Consider the following $P(n)$ is "Every set of positive integers that contains an integer less than or equal to $n$ must have a smallest element" Prove by ordinary induction that $P(n)$ is true for all $n$.
Would like help with this induction proof. I know the structure of the induction proof but I don't understand how to quantify the question it's asking.
I only have the skeleton of the proof so far
We will prove that $P(n)$ is true for all $n$ greater than or equal to 1, where $P(n)$ is...
Basic Step: Clearly $P(1)$ is true since...
Induction Step: Let $k$ be an arbitrary integer that is greater than or equal to...
Assume that $P(k)$ is true (That is, assume that...)
We want to show that $P(k+1)$ is true.
P(1) is true since every set containing 1 has a smallest element, which is 1.
Assume P(k) is true.
P(k+1): "Every set of positive integers that contains an integer less than or equal to k+1 must have a smallest element"
Every set that contains an element less than or equal to k has a smallest element, by P(k).

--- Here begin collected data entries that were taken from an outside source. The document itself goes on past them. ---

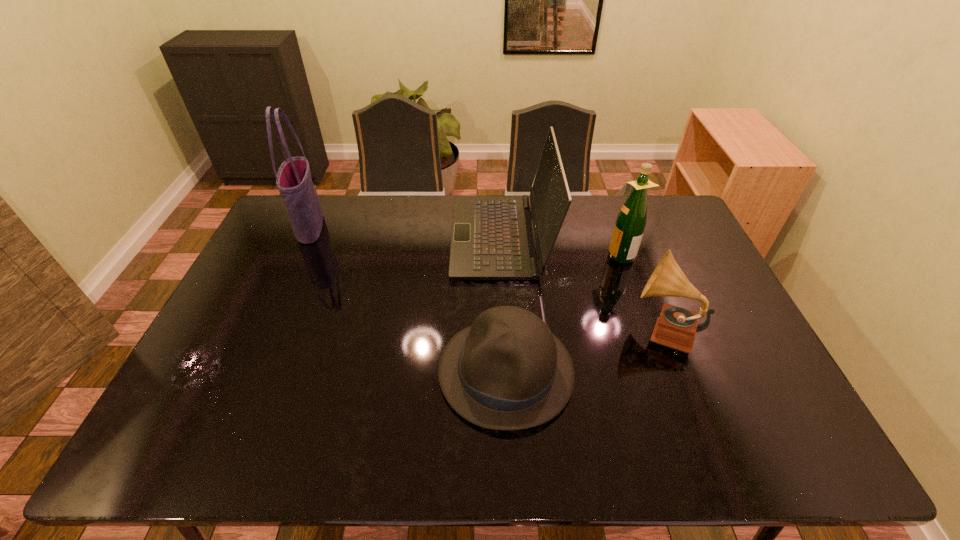 Choose which object is the fourth nearest neighbor to the laptop computer. Please provide its 2D coordinates. Your answer should be formatted as a tuple, i.e. [(x, y)], where the tuple contains the x and y coordinates of a point satisfying the conditions above.

[(293, 179)]

Choose which object is the second nearest neighbor to the laptop computer. Please provide its 2D coordinates. Your answer should be formatted as a tuple, i.e. [(x, y)], where the tuple contains the x and y coordinates of a point satisfying the conditions above.

[(628, 231)] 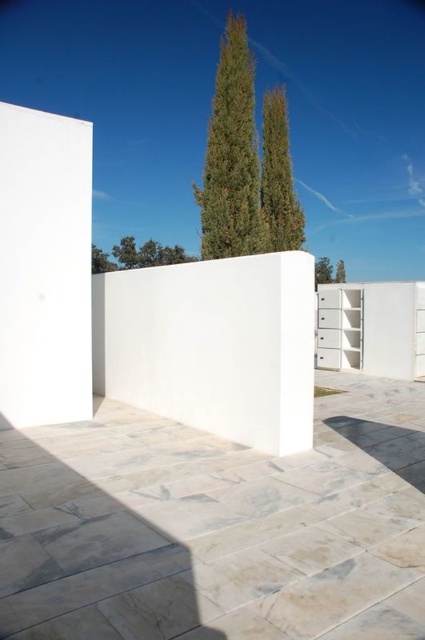 You are standing in the minimalist architectural scene under a clear blue sky. You see the green textured cypress tree at upper center. What is the exact 2D coordinate of the tree?

The green textured cypress tree at upper center is located at the 2D coordinate point of (232, 156).

You are an architect planning to install a new light fixture between the green textured cypress tree at upper center and the green leafy cypress at upper center. Which tree should the light fixture be placed closer to in order to ensure it is visible from the front of the scene?

The light fixture should be placed closer to the green textured cypress tree at upper center because it is in front of the green leafy cypress at upper center, making it more visible from the front of the scene.

You are an architect designing a garden layout and need to place a small statue between the green textured cypress tree at upper center and the green leafy cypress at upper center. Based on their positions, which tree should the statue be closer to if it needs to be near the one that is farther from the viewer?

The statue should be closer to the green leafy cypress at upper center because it is positioned farther from the viewer compared to the green textured cypress tree at upper center. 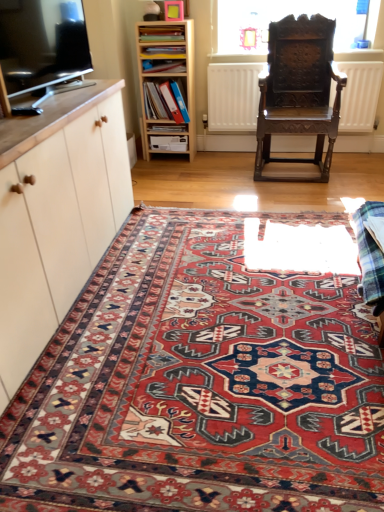 You are a GUI agent. You are given a task and a screenshot of the screen. Output one action in this format:
    pyautogui.click(x=<x>, y=<y>)
    Task: Click on the matte white cabinet at left
    This screenshot has width=384, height=512.
    Given the screenshot: What is the action you would take?
    pyautogui.click(x=58, y=218)

Image resolution: width=384 pixels, height=512 pixels. Identify the location of matte wooden bookshelf at upper center, the fourth book when ordered from bottom to top. (161, 33).

The width and height of the screenshot is (384, 512). What do you see at coordinates (299, 91) in the screenshot? I see `dark brown wood chair at center` at bounding box center [299, 91].

What do you see at coordinates (370, 253) in the screenshot?
I see `plaid fabric at lower right` at bounding box center [370, 253].

Image resolution: width=384 pixels, height=512 pixels. What do you see at coordinates (168, 128) in the screenshot? I see `matte cardboard book at center, the fourth book positioned from the top` at bounding box center [168, 128].

What do you see at coordinates (42, 42) in the screenshot? I see `black glossy tv at upper left` at bounding box center [42, 42].

Locate an element on the screen. matte white cabinet at left is located at coordinates (58, 218).

Is dark brown wood chair at center wider than matte plastic book at upper center, the 3th book in the bottom-to-top sequence?

Indeed, dark brown wood chair at center has a greater width compared to matte plastic book at upper center, the 3th book in the bottom-to-top sequence.

Is dark brown wood chair at center to the left or to the right of matte plastic book at upper center, acting as the 2th book starting from the top, in the image?

Based on their positions, dark brown wood chair at center is located to the right of matte plastic book at upper center, acting as the 2th book starting from the top.

From the picture: Which of these two, dark brown wood chair at center or matte plastic book at upper center, the 3th book in the bottom-to-top sequence, stands taller?

With more height is dark brown wood chair at center.

From the image's perspective, is dark brown wood chair at center located beneath matte plastic book at upper center, acting as the 2th book starting from the top?

Yes, from the image's perspective, dark brown wood chair at center is beneath matte plastic book at upper center, acting as the 2th book starting from the top.

From the image's perspective, relative to matte wooden bookshelf at upper center, the fourth book when ordered from bottom to top, is white matte radiator at center above or below?

white matte radiator at center is situated lower than matte wooden bookshelf at upper center, the fourth book when ordered from bottom to top, in the image.

Measure the distance between white matte radiator at center and matte wooden bookshelf at upper center, which appears as the first book when viewed from the top.

white matte radiator at center and matte wooden bookshelf at upper center, which appears as the first book when viewed from the top, are 21.80 inches apart from each other.

Visually, is white matte radiator at center positioned to the left or to the right of matte wooden bookshelf at upper center, the fourth book when ordered from bottom to top?

Clearly, white matte radiator at center is on the right of matte wooden bookshelf at upper center, the fourth book when ordered from bottom to top, in the image.

Where is `radiator that is under the matte wooden bookshelf at upper center, the fourth book when ordered from bottom to top (from a real-world perspective)`? The height and width of the screenshot is (512, 384). radiator that is under the matte wooden bookshelf at upper center, the fourth book when ordered from bottom to top (from a real-world perspective) is located at coordinates (233, 96).

Can you confirm if matte wooden bookshelf at upper center, the fourth book when ordered from bottom to top, is shorter than matte plastic book at upper center, acting as the 2th book starting from the top?

In fact, matte wooden bookshelf at upper center, the fourth book when ordered from bottom to top, may be taller than matte plastic book at upper center, acting as the 2th book starting from the top.

Is matte wooden bookshelf at upper center, which appears as the first book when viewed from the top, positioned with its back to matte plastic book at upper center, acting as the 2th book starting from the top?

No, matte plastic book at upper center, acting as the 2th book starting from the top, is not at the back of matte wooden bookshelf at upper center, which appears as the first book when viewed from the top.

Considering the sizes of matte wooden bookshelf at upper center, the fourth book when ordered from bottom to top, and matte plastic book at upper center, acting as the 2th book starting from the top, in the image, is matte wooden bookshelf at upper center, the fourth book when ordered from bottom to top, bigger or smaller than matte plastic book at upper center, acting as the 2th book starting from the top,?

Clearly, matte wooden bookshelf at upper center, the fourth book when ordered from bottom to top, is larger in size than matte plastic book at upper center, acting as the 2th book starting from the top.

Which is nearer, (x=180, y=35) or (x=165, y=52)?

Clearly, point (x=180, y=35) is closer to the camera than point (x=165, y=52).

Can you confirm if light wood shelf at upper center is shorter than plaid fabric at lower right?

In fact, light wood shelf at upper center may be taller than plaid fabric at lower right.

You are a GUI agent. You are given a task and a screenshot of the screen. Output one action in this format:
    pyautogui.click(x=<x>, y=<y>)
    Task: Click on the blanket below the light wood shelf at upper center (from the image's perspective)
    
    Given the screenshot: What is the action you would take?
    pyautogui.click(x=370, y=253)

What's the angular difference between light wood shelf at upper center and plaid fabric at lower right's facing directions?

The angle between the facing direction of light wood shelf at upper center and the facing direction of plaid fabric at lower right is 90 degrees.

Is point (145, 35) closer to camera compared to point (358, 292)?

No, it is not.

Which is behind, point (140, 58) or point (154, 128)?

Point (154, 128)

Between light wood shelf at upper center and matte cardboard book at center, the fourth book positioned from the top, which one has less height?

matte cardboard book at center, the fourth book positioned from the top, is shorter.

Measure the distance from light wood shelf at upper center to matte cardboard book at center, the fourth book positioned from the top.

They are 13.18 inches apart.

In the image, is light wood shelf at upper center positioned in front of or behind matte cardboard book at center, the fourth book positioned from the top?

Visually, light wood shelf at upper center is located in front of matte cardboard book at center, the fourth book positioned from the top.

Which point is more distant from viewer, (184, 65) or (127, 182)?

The point (184, 65) is behind.

Can you confirm if matte blue book at upper center, acting as the 3th book starting from the top, is positioned to the right of matte white cabinet at left?

Correct, you'll find matte blue book at upper center, acting as the 3th book starting from the top, to the right of matte white cabinet at left.

Consider the image. Does matte blue book at upper center, which appears as the second book when ordered from the bottom, have a larger size compared to matte white cabinet at left?

No, matte blue book at upper center, which appears as the second book when ordered from the bottom, is not bigger than matte white cabinet at left.

Is matte blue book at upper center, acting as the 3th book starting from the top, situated inside matte white cabinet at left or outside?

matte blue book at upper center, acting as the 3th book starting from the top, is not enclosed by matte white cabinet at left.

From a real-world perspective, does matte blue book at upper center, which appears as the second book when ordered from the bottom, stand above black glossy tv at upper left?

Incorrect, from a real-world perspective, matte blue book at upper center, which appears as the second book when ordered from the bottom, is lower than black glossy tv at upper left.

Is matte blue book at upper center, acting as the 3th book starting from the top, positioned far away from black glossy tv at upper left?

Indeed, matte blue book at upper center, acting as the 3th book starting from the top, is not near black glossy tv at upper left.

This leaves the sets containing k+1 and larger elements. Subtract 1 from each element in these sets. They must still be sets of positive integers, since none of these sets originally contained 1. Also, these sets must each have a smallest element, by P(k). Add 1 back to each elements in the set. Since each set contained an element e <= s for all elements s in the set, e+1 <= s+1 for all elements s in the set, which means that each set still contains a smallest element.